Thurston County Sheriff Derek Sanders declared a staffing emergency Wednesday, citing persistent vacancies and limited funding.
In a letter to the community, Sanders said his office has been in a "perpetual state of severe staffing issues" for the past three years. To alleviate the pressure, he said he has cut services and moved personnel.
"As employees continue to work dangerously long days with routine overtime, those overtime costs have simultaneously resulted in the regular occurrence of canceled training to stay within budget," Sanders said in the letter. "This has led to a tired, minimally trained workforce."
Sanders attributed the staffing issues to employee sickness and injury, wait times for academy training, pay discrepancies and background investigator constraints. He said the county has 56 funded deputy positions for 150,000 residents, the estimated population in unincorporated Thurston County.
As of Wednesday, Sanders said he had 36 active patrol deputies and seven working detectives. He added his office is actively seeking to fill 11 patrol vacancies and 30 corrections vacancies. The emergency will end once the active patrol deputy count reaches 45 out of the 56 funded positions, Sanders said.
"We are continuing to work with the county to find funding solutions for this issue," Sanders said.
Sanders' decision to declare an emergency came ahead of the Nov. 7 election, when Thurston County voters are expected to decide on a potential solution to his funding concerns.
The ballot will include a proposed "Public Safety Tax," a two-tenths of 1% sales and use tax will primarily serve law enforcement protection purposes.
The county budgeted over $26.3 million in expenditures and 124.49 full-time equivalent positions for the Sheriff's Office law enforcement division in 2023. Money from the new tax could add millions to that budget.
Notably, Sanders fired a corrections deputy for sexual harassment on Monday, The Olympian previously reported. Sanders also fired a civilian employee for sexual harassment on Aug. 31.
Additionally, the Sheriff's Office announced Sanders fired a patrol deputy on Sept. 14. That firing occurred after investigators determined the deputy deceived the office about their background during the hiring process.
What changes has Sanders made?
Sanders said the staffing emergency will temporarily affect schedules for the Field Operations and Support Services bureaus.
He said he chose these measures after holding "a number of meetings" and he expects them to be the "least impactful temporary resolution."
- Lieutenants in the Field Operations Bureau will return to minimum staffing day shift slots as supervisors.

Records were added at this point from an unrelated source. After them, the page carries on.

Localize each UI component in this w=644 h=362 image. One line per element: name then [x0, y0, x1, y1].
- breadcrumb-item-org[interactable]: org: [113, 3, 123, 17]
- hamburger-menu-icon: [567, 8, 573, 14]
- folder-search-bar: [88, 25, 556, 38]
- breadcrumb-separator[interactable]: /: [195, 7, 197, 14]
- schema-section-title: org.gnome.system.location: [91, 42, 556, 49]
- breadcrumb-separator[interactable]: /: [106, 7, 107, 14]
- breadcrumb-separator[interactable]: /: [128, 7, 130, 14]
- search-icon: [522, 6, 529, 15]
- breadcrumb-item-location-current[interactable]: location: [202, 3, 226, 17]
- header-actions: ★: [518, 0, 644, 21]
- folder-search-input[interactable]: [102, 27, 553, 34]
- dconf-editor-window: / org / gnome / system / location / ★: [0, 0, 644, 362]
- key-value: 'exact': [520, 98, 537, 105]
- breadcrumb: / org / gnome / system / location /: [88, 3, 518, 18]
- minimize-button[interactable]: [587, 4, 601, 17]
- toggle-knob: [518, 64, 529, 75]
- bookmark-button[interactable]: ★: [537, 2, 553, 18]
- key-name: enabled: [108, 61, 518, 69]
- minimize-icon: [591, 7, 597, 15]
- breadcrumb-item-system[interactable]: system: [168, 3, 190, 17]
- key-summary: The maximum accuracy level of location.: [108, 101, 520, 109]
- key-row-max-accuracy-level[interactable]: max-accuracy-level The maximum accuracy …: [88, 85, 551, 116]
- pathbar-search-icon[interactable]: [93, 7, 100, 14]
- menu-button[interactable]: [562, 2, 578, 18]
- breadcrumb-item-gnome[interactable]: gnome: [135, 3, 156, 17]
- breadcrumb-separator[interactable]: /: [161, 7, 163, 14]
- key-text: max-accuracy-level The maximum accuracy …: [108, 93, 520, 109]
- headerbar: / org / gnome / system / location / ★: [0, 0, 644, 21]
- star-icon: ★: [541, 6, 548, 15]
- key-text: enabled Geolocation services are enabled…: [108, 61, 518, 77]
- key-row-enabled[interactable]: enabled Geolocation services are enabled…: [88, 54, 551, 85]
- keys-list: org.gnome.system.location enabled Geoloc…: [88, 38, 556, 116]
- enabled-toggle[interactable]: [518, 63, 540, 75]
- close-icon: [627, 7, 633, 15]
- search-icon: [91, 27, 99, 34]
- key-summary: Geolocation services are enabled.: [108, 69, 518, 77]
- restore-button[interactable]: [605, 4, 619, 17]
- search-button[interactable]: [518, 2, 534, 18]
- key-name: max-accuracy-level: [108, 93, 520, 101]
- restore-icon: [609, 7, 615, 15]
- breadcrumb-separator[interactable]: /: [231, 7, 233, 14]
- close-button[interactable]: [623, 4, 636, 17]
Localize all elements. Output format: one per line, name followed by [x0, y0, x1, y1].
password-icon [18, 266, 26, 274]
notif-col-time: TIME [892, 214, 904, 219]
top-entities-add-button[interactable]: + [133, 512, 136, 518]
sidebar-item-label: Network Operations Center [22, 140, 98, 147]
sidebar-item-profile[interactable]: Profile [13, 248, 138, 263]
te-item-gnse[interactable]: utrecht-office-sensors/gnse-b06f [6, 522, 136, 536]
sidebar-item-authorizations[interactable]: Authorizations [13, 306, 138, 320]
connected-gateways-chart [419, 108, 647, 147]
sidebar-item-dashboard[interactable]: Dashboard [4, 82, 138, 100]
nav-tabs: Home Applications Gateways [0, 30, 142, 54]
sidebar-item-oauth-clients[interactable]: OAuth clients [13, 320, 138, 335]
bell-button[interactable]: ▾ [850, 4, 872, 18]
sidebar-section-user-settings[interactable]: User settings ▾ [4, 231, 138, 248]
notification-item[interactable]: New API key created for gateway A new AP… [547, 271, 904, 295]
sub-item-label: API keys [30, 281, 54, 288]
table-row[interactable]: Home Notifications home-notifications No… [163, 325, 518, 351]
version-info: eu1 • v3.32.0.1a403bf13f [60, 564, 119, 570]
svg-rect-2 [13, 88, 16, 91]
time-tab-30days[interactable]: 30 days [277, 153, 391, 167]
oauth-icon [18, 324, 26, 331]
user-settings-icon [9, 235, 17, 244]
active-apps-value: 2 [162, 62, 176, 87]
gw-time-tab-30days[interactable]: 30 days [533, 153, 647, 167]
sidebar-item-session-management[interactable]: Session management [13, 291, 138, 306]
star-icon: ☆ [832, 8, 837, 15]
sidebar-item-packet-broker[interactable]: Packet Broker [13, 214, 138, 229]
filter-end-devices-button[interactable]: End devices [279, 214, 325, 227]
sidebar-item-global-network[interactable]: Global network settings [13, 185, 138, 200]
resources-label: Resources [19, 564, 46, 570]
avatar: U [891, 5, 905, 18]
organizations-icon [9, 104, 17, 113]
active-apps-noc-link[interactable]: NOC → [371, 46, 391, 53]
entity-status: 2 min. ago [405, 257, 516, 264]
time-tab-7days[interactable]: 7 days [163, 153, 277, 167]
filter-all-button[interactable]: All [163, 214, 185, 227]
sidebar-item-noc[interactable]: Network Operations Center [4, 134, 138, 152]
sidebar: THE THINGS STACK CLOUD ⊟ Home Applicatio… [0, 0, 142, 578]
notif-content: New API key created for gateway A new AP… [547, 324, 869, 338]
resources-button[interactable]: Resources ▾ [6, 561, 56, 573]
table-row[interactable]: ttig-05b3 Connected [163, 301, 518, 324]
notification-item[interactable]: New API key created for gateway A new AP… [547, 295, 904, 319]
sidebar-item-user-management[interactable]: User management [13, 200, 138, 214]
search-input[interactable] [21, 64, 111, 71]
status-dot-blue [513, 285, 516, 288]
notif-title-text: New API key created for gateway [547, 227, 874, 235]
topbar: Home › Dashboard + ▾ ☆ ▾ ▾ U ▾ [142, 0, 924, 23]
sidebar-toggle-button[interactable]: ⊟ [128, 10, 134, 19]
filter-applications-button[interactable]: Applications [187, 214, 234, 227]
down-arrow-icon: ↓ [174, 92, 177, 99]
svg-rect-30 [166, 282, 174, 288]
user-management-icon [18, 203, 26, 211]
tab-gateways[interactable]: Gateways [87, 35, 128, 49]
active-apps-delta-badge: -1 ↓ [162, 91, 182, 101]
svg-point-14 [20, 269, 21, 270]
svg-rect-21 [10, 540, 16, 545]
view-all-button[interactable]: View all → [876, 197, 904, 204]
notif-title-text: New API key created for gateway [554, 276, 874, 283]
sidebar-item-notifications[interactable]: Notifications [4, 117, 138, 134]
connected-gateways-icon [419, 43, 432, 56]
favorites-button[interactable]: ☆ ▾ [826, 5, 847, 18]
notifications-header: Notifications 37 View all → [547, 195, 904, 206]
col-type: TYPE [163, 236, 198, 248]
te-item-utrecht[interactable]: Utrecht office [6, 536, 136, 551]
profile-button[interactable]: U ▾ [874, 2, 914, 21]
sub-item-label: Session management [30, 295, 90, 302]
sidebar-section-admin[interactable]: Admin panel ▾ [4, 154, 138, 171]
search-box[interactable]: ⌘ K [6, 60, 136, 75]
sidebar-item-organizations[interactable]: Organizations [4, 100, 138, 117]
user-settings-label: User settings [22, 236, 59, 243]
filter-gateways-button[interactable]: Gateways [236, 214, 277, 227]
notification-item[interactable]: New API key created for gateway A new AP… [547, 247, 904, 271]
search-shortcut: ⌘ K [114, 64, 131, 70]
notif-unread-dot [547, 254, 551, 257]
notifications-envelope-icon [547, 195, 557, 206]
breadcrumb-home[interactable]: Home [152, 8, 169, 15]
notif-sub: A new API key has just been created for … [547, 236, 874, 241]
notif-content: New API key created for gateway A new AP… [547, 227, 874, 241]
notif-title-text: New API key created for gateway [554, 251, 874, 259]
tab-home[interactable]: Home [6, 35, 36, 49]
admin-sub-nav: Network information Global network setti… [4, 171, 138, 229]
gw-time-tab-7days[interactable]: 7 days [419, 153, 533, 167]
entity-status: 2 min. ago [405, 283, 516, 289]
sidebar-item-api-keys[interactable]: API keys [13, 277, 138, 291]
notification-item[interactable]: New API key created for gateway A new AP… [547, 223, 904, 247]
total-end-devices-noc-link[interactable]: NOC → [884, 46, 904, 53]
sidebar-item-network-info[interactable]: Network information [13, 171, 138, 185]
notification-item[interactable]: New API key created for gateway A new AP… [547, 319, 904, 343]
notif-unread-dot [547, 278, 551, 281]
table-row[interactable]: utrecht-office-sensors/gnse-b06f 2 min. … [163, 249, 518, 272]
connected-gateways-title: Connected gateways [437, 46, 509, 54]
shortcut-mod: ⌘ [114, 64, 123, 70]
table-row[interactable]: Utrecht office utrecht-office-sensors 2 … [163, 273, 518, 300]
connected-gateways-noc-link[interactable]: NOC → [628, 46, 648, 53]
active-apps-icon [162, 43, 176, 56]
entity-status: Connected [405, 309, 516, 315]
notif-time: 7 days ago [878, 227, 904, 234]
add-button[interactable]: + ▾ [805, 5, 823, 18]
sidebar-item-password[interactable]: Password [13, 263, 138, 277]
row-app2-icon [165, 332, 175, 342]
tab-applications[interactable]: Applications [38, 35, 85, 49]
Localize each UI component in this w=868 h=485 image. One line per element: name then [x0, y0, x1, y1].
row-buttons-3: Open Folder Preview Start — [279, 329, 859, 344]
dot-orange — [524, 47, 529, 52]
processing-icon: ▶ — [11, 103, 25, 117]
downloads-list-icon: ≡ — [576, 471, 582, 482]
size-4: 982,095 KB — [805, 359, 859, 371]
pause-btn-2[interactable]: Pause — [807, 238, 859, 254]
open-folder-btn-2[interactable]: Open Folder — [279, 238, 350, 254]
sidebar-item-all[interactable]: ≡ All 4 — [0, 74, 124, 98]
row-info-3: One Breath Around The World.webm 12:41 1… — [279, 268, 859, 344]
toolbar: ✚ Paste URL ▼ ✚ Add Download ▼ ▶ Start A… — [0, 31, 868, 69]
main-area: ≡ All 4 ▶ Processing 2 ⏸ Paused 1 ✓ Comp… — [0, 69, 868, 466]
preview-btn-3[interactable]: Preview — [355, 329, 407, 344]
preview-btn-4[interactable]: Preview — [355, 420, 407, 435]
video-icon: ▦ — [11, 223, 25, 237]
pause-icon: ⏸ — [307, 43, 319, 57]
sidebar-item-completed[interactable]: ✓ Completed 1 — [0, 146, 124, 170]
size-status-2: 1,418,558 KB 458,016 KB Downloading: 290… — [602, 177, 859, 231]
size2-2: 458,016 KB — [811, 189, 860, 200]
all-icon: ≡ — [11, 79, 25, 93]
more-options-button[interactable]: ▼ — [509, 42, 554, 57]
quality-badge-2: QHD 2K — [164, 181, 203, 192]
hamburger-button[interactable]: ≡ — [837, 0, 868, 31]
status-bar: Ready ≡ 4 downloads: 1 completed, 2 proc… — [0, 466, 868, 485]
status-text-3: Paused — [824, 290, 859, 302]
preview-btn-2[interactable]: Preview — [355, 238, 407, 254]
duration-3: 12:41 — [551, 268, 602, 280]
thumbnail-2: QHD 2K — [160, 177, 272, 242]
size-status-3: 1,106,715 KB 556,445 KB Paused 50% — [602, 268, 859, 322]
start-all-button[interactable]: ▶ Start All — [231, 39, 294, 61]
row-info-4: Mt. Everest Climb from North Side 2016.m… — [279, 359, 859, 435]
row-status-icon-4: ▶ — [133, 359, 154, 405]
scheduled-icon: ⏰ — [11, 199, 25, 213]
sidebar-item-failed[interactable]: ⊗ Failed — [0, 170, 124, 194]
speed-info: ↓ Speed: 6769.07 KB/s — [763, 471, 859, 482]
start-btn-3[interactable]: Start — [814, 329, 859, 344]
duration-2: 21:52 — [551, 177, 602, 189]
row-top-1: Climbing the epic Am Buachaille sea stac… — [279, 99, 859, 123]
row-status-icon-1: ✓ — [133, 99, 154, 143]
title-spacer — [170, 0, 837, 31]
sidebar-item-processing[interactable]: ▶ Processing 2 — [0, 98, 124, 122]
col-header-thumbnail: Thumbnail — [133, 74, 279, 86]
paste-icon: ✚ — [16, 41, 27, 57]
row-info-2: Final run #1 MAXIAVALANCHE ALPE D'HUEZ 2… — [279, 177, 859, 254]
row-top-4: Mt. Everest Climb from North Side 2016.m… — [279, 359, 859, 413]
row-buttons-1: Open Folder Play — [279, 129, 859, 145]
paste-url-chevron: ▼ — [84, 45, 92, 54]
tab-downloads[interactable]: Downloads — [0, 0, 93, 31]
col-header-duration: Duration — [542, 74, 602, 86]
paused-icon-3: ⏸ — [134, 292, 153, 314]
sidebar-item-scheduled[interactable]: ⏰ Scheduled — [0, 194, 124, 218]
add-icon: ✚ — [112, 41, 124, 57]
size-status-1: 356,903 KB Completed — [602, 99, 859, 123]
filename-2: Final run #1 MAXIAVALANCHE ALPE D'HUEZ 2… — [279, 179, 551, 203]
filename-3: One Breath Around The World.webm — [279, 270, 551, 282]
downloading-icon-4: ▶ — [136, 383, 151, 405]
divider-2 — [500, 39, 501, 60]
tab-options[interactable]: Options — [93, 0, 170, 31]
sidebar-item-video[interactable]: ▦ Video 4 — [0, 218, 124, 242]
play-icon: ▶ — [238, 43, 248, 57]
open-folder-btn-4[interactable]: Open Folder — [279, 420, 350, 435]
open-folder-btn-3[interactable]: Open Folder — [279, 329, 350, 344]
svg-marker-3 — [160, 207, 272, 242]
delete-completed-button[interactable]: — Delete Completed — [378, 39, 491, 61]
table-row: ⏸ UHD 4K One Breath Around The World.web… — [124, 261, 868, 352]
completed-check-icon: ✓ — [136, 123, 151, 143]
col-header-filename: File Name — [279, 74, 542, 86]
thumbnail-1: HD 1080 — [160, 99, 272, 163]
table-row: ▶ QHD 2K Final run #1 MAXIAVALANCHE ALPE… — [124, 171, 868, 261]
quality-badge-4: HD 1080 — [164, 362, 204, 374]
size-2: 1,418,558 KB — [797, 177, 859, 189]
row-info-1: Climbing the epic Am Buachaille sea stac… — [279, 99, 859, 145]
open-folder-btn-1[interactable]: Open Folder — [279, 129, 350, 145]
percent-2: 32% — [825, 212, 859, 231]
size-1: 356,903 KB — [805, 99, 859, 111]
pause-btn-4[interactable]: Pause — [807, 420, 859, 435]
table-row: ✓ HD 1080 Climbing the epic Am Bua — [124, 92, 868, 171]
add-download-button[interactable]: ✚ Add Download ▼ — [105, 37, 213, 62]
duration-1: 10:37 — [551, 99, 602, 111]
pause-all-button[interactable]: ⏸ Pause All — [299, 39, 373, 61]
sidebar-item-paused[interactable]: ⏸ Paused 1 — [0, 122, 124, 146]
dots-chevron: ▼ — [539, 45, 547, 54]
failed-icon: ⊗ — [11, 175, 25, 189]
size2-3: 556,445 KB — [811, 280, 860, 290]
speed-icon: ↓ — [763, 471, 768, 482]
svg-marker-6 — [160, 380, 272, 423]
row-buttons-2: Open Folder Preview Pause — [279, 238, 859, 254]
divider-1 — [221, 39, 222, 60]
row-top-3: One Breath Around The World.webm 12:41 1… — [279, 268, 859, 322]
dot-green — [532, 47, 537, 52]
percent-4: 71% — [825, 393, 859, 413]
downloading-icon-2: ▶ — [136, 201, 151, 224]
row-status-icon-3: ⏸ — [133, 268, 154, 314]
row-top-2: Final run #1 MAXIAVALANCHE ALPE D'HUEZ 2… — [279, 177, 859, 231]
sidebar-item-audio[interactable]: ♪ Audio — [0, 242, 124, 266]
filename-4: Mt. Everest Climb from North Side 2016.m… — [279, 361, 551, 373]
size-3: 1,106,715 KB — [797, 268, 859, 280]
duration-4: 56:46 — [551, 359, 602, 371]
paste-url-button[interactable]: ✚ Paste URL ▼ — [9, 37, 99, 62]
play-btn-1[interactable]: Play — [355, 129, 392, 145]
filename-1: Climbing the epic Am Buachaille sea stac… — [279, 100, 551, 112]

- Captains in the Field Operations and Support Services bureaus will take over a number of administrative duties held by Lieutenants.
- Sergeants will conduct field work as "rover" units that respond to calls and back up deputies when a Lieutenant is on shift.
- Two deputies have been rotated to swing shift.
No employees from the Field Operations Bureau will transfer to the Support Services Bureau during the emergency, Sanders said. This means field deputies cannot become detectives, so three detective vacancies will remain unfilled.
"By withholding the transfer of new detectives, there may also be delays in cases for serious crimes assigned to detectives," Sanders said in the letter.
Sanders also said the public can expect more calls to be handled by phone and referred to online reporting.
He explained Sergeants and Lieutenants may decide to require non-emergency and misdemeanor property crimes to be referred to online reporting during peak call hours.
This move is necessary to ensure enough deputies are available to respond to violent and in-progress calls, he said.